The feeling when a film is part of several genres and therefore part of none at all, or maybe something new. Colossal largely went under (my) radar, except for maybe a wayward comparison to Pacific Rim: both have huge monsters in Asian surroundings. Colossal is no Pacific Rim.
This huge monster is connected to Gloria and starts showing up when she returns to the place she grew up in. Life isn’t great, the place she grew up in isn’t great, and the few people surrounding her aren’t either. Or are they? And how is the monster created, and how is it connected to her? Is it even part of this reality?
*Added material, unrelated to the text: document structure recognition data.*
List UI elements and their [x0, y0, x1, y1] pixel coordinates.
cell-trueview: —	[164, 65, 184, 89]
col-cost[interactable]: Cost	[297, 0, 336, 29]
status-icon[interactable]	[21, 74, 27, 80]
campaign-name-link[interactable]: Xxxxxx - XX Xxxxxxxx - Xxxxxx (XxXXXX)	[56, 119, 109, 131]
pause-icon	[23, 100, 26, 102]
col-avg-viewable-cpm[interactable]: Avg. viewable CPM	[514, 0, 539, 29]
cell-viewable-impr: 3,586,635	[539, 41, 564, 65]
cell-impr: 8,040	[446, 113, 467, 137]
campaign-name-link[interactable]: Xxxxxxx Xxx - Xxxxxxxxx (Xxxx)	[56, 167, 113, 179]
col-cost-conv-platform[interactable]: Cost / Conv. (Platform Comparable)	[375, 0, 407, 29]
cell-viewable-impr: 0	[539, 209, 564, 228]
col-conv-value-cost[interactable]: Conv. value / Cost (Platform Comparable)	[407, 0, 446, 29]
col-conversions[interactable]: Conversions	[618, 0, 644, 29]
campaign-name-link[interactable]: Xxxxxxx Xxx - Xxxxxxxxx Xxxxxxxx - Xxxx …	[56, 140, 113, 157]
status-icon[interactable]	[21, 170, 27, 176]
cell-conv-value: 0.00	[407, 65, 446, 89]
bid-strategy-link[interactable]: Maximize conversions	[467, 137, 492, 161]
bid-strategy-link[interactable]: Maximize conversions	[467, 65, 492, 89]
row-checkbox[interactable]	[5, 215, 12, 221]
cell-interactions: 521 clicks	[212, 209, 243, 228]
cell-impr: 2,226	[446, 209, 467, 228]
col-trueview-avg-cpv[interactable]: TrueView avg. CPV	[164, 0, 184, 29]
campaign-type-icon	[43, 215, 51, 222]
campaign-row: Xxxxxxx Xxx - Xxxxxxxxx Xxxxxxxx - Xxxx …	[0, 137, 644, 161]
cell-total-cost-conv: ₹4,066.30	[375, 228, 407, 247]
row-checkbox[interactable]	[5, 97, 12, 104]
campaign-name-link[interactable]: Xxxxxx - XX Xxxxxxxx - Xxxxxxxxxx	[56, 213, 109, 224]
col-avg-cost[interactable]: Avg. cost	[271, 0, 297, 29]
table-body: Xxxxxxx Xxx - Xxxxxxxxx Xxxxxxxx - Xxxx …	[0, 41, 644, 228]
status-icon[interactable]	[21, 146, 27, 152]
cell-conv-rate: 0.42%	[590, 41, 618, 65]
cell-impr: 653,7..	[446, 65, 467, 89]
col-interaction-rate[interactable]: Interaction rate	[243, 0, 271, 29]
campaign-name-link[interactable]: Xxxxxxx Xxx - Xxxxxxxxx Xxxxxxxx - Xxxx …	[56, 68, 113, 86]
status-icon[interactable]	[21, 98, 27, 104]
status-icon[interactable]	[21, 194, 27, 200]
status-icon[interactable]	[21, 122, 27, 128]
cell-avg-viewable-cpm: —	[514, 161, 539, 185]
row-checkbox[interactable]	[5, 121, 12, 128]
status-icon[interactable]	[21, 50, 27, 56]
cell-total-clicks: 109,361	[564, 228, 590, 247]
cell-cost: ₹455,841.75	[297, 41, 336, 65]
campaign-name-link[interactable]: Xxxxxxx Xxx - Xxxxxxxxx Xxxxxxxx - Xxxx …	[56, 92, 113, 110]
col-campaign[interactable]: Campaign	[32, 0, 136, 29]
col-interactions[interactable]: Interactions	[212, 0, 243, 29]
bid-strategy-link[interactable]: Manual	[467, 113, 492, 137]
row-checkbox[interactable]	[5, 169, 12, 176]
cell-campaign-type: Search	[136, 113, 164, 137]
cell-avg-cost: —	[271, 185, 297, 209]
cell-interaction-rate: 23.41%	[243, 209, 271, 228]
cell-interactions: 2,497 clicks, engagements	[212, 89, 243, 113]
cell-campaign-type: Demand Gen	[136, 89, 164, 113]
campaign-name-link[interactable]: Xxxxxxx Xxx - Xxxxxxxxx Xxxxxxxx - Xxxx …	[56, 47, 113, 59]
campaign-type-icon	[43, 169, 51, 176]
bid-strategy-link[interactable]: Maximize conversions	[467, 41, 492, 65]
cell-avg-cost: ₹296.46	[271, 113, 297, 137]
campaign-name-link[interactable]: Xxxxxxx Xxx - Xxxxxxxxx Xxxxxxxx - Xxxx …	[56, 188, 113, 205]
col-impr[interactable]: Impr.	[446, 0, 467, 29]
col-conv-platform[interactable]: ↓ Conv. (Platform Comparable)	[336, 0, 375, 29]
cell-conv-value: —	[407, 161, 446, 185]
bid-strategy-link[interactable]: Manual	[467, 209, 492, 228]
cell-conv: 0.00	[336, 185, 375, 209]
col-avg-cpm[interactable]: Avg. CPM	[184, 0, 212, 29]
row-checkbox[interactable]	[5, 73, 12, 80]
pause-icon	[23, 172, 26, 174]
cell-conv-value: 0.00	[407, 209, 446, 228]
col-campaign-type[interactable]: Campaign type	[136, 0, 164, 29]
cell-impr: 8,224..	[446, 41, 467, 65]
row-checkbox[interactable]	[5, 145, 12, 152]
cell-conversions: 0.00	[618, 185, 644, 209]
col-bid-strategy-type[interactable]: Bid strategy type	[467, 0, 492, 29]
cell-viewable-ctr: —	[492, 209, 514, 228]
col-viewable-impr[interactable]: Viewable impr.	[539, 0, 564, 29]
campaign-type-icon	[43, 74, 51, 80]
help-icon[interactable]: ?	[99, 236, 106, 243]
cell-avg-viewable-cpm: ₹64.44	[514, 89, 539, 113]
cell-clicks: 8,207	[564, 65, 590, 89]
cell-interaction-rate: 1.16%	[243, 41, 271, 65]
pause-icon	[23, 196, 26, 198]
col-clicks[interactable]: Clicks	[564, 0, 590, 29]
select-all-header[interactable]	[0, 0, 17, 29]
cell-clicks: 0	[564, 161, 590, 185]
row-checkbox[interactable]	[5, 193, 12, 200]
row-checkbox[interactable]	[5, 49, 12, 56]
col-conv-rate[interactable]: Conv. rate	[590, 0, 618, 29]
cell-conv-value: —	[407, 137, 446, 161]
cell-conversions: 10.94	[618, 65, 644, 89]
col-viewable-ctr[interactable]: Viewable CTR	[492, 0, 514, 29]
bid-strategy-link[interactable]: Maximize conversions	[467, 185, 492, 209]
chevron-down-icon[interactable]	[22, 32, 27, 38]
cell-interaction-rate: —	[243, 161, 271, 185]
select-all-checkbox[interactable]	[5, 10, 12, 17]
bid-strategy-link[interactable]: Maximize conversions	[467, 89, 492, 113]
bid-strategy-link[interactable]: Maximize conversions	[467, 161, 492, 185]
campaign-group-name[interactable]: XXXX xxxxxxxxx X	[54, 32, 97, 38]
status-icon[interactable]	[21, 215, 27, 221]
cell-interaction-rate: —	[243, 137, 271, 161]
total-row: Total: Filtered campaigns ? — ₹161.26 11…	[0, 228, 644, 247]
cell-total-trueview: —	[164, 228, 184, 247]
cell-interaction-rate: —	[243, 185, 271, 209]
This summary might make it sound weirder than it seems, but what makes all this eerie is that it isn’t weird. Or well — it is, of course, but nothing in the cinematography or dialogue shows you that the film and the characters are in on the joke. This is a story about a barely functioning woman, and Anne Hathaway does it well without barely ever going overboard.
You can find Colossal on Netflix.
Colossal, Neon 2017
As is known by now; I’m not that impressed by lyrical reviews. If the words ‘needs an Oscar!’ pass by, I roll with my eyes. There’s two reasons I still went to go see Parasite in theaters: I was curious, and I had a free ticket.
Now I’ve watched it and don’t know how to review it without giving the story away. But honestly, wow. Parasite moves through different genres and scores with every one of them. It doesn’t have to be a commentary about rich versus poor, about housing and loans; the images are there and clear enough.
So yes, it’s a story about a poor family that worms its way into the heart of a very rich family. Yes, you’re very probably going to have to read subtitles as well (unless you know Korean). But holy heck, what did I just watch?
It’s beautiful and sharp and cheeky, until it isn’t. It’s daunting, until it turns into something worse. It’s over two hours and only very few times that I felt like checking the time remaining, because you have to pay attention. Or rather, you want to. And in some way I feel like watching it again already – let me go back to the family.